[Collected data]
######

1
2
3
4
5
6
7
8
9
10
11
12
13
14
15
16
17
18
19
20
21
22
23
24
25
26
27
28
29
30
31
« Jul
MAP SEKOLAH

######

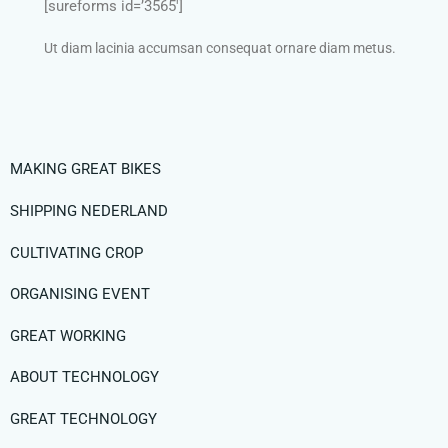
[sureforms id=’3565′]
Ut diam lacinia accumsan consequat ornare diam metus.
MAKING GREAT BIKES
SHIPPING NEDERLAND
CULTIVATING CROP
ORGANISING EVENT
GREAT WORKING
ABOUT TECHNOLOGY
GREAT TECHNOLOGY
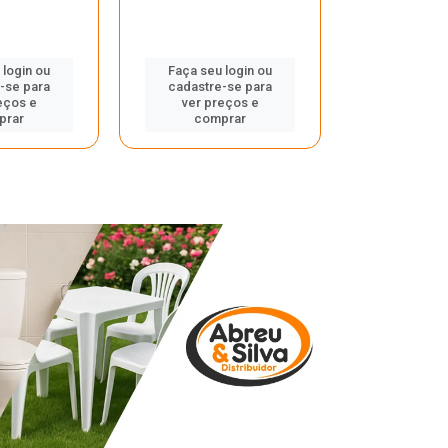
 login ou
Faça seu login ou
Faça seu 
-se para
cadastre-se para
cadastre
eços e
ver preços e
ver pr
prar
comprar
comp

######

## [WHAT IS BEING ASKED]
Reply with one number, the count of lines in the entries that hold the string "GREAT".

## [RESPONSE AREA]
3